Although he managed to do just that by placing 8th at that Olympia, it was mentioned in an interview, that he talked to his coach Chris Aceto, and questioned if he was actually any good.

Chris had full faith in him and encouraged Jay to participate in the post-Olympia tour.

Jay followed his advice and ended up being compared to the reigning Mr. Olympia, Ronnie Coleman.

This comparison was the one shot Jay needed to show the judges that he was good enough to compete with the best.

Jay Cutler Aesthetics

2001 would be Jay's best year yet as he placed a controversial second to Ronnie – fans thought Jay deserved first.

The next few years would prove to be extremely difficult for Jay as it seemed like he could never catch up to Coleman.

After skipping the 2002 Olympia -where Ronnie came in seriously undersized- Jay returned in 2003 to place second, again.

2004 and 2005 would be equally as frustrating with Jay maintaining his title as the second best bodybuilder in the world.

In 2006 Jay finally made history by becoming the sport's 12th Mr. Olympia.

Losing and Regaining the Olympia Title

After winning the most coveted title in bodybuilding, Jay returned to the 2007 Mr. Olympia as the reigning champ.

To the surprise of many, he would be seriously challenged and nearly dethroned by up-and-comer Victor Martinez.

Although Jay maintained his title, a lot of fans still believe -to this day- that Victor should've taken the title from Jay, that year.

In 2008, he competed looking less than his best and lost the title to Dexter Jackson.

This loss motivated Jay to create his best-ever physique at the 2009 Olympia.

Jay Cutler 2009 Olympia

To this day, Jay Cutler's 2009 appearance is widely regarded to be one of the greatest physiques in the history of the sport.

His last win would occur in 2010, where Phil Heath -his pupil and future successor- would take second in a stacked lineup.

In 2011, Jay tore his bicep and wound up placing second to Heath.

After taking a 12-month break, Jay returned to the competitive stage one last time in 2013 – placing sixth and unofficially retiring.

Bodybuilding Ambassador

After retiring from competitive bodybuilding, Jay dedicated a lot of his energy to pushing his supplement company, clothing venture, and giving back to the fans.

Years after hanging up the trunks, Jay Cutler is still one of the most popular bodybuilders on the planet.

Jay is so popular, in fact, that he has a larger following than most active bodybuilders on the circuit.

Jay Cutler Meeting Fans

Every year, the 4-time Mr.
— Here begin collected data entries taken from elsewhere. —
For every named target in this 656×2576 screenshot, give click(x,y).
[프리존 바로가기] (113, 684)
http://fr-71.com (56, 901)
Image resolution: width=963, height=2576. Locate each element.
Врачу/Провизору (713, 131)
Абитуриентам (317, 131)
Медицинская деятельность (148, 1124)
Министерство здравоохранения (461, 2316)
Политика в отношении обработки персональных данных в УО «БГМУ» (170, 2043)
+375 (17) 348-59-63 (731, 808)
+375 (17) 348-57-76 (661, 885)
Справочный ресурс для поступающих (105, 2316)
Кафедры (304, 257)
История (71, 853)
Olympia does a serious of both worldwide and national tours in which the main focus is meeting fans.

Likewise, he stays very active and does everything he can to promote bodybuilding in a positive light, through social media.

His diet, training, and business ventures are all documented on his Facebook, Twitter, Instagram, and YouTube.

Is Jay Cutler Natural?

When I first started training, Jay Cutler was the one bodybuilder that I looked up to the most.

Being a naive teenager, I fully believed that I could look like Jay one day, if I trained hard enough.

With age comes wisdom though, and the more I got into the sport of bodybuilding, the more I realized that my dream would be naturally unattainable.

On stage, at his biggest, Jay competed at 273lbs – you've read that right, 273lbs at probably 4% body fat.

Jay Cutler 2009 Physique

I would be lucky to weigh that much at ten times the body fat, after five years of dirty bulking.

It didn't take long before I realized that there's a very slight chance for an IFBB Pro to be natural; never mind and open class competitor.

So, Is Jay Cutler natural? The answer would have to be no.

Jay even indirectly admitted it in the movie “Bigger, Stronger, Faster” – click here to watch the clip.

Bulking Legal Steroids

It's important to note that although Jay didn't build his physique naturally, it doesn't mean that he didn't put in the work.

No amount of steroids or good genetics will make anyone look like an Olympia winner.

In order to build the best body in the world, elite genetics, countless years of hard training, dieting, and supplementation are required.